> [Prompt]: The answer must consist of every line in the data that contains "interactable".

Document understanding data
--- START ---

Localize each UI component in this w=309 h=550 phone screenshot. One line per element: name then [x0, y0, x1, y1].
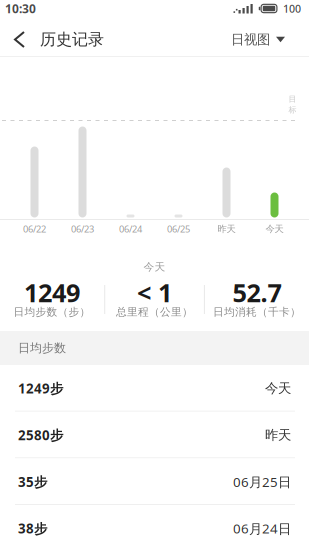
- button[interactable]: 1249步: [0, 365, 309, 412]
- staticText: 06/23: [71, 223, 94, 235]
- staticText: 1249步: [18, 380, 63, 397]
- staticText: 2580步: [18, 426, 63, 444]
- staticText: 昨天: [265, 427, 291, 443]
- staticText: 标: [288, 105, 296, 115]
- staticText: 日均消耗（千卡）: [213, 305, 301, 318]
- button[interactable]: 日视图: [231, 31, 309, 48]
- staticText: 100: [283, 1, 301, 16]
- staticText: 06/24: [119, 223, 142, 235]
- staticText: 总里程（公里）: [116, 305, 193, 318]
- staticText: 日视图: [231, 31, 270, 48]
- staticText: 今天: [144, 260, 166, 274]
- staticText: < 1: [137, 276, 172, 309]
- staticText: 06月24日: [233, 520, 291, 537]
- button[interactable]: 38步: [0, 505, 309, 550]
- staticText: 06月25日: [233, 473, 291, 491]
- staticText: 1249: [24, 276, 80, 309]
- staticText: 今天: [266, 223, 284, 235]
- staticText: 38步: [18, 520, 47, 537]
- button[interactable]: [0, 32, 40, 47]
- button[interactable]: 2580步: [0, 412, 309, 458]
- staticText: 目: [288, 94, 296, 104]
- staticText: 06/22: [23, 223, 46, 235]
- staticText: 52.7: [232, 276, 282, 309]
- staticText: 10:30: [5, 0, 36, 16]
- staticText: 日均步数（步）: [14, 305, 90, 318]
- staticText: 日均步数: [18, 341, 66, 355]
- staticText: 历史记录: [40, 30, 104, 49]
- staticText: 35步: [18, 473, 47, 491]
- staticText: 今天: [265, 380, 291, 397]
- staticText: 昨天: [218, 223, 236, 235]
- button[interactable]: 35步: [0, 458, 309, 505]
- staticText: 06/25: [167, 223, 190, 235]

--- END ---

> [The answer]:
- button[interactable]: 1249步: [0, 365, 309, 412]
- button[interactable]: 日视图: [231, 31, 309, 48]
- button[interactable]: 38步: [0, 505, 309, 550]
- button[interactable]: [0, 32, 40, 47]
- button[interactable]: 2580步: [0, 412, 309, 458]
- button[interactable]: 35步: [0, 458, 309, 505]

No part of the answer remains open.